Realizing that data mining has a big role to play beyond the analysis of science data sets, Usama, 33, joined Microsoft in early 1996. He hopes to push the research front of this new and growing field as well as help develop data mining capabilities to make computers easier to use and more effective tools for dealing with the data glut they helped create in the first place. In addition to data mining, Usama’s research interests include knowledge discovery in large databases, machine learning, statistical pattern recognition and clustering.

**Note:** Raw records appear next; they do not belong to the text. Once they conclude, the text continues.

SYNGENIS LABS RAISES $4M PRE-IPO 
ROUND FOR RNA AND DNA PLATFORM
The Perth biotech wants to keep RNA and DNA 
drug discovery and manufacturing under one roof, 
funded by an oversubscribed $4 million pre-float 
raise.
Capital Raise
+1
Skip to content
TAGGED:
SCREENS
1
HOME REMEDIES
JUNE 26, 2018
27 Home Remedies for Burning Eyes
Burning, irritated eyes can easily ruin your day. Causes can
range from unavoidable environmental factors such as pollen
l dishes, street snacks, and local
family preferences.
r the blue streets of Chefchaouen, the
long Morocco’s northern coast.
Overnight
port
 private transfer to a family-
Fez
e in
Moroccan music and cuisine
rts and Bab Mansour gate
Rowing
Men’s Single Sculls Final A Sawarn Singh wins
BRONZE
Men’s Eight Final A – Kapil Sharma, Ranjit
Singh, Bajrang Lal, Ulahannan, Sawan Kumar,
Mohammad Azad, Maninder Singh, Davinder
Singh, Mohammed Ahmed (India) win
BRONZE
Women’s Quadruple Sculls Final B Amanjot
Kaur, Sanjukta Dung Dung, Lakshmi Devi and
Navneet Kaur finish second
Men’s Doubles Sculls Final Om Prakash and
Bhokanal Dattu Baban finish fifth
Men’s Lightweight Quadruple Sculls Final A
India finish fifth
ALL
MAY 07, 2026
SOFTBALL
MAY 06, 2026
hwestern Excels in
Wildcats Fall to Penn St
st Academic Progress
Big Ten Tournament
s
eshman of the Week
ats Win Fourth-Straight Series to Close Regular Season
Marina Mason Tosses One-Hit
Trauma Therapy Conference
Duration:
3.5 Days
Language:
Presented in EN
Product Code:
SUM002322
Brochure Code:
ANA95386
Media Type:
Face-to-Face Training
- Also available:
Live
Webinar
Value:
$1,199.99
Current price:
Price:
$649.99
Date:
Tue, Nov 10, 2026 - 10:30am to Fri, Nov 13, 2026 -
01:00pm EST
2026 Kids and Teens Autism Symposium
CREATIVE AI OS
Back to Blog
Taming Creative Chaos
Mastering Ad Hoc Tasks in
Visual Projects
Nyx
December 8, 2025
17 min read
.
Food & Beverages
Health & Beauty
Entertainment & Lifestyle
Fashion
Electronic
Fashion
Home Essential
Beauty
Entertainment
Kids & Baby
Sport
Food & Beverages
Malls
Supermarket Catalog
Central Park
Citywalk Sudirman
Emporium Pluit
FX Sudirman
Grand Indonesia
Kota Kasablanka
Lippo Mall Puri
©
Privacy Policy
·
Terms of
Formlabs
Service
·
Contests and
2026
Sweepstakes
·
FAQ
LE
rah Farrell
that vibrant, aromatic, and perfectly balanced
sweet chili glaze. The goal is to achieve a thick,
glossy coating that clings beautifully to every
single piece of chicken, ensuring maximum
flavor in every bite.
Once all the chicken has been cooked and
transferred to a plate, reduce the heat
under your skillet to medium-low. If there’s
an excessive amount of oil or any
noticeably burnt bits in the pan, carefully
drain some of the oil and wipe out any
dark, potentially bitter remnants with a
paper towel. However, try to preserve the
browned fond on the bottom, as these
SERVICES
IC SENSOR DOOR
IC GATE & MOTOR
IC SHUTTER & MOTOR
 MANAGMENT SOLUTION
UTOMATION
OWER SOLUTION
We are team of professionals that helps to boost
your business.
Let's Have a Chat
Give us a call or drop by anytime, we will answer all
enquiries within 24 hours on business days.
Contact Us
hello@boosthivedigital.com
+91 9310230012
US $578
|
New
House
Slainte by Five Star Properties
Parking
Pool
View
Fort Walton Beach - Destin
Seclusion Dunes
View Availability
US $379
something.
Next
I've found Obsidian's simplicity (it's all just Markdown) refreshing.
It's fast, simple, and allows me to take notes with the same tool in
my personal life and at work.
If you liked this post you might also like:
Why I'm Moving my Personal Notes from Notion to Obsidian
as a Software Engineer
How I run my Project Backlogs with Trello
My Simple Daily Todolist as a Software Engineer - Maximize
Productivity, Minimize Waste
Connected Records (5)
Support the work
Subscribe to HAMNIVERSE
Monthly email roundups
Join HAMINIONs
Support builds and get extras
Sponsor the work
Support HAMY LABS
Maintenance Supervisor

Usama was born in the historic town of Carthage (the birthplace of Hannibal, and the center of the Punic Wars). He received his Ph.D. in computer science and engineering from the University of Michigan, Ann Arbor in 1991. Before receiving his Ph.D., Usama thought he would be a student forever, collecting two B.Sc.’s in Engineering, an M.Sc. in CSE and another M.Sc. in Mathematics. This had the side benefit of allowing him to spend summers at interesting research labs. When he finally decided it was time to graduate, Usama joined the NASA-funded Jet Propulsion Laboratory at the California Institute of Technology. There he formed and headed the Machine Learning Systems Group, and focused on developing systems to help astronomers and geologists analyze large data sets.
His work was recognized with the JPL Lew Allen Award for Excellence in Research in 1993, and NASA’s Exceptional Achievement Medal in 1994.
In 1994 and 1995, Usama was program co-chair of the International Conference on Knowledge Discovery and Data Mining (KDD). He served as general chair of the KDD-96 conference, is an editor-in-chief of the new technical journal Data Mining and Knowledge Discovery (http://www.research.microsoft.com/datamine), and co-edited the recent MIT Press book: “Advances in Knowledge Discovery and Data Mining.”
In the winter, Usama loves to ski. In summer, he likes to cruise in Lake Washington, pursuing his new passion for boating. A long-distance varsity swimmer in college, he still enjoys swimming, and a good game of chess. Other hobbies include photography and a good deep sleep once in a while.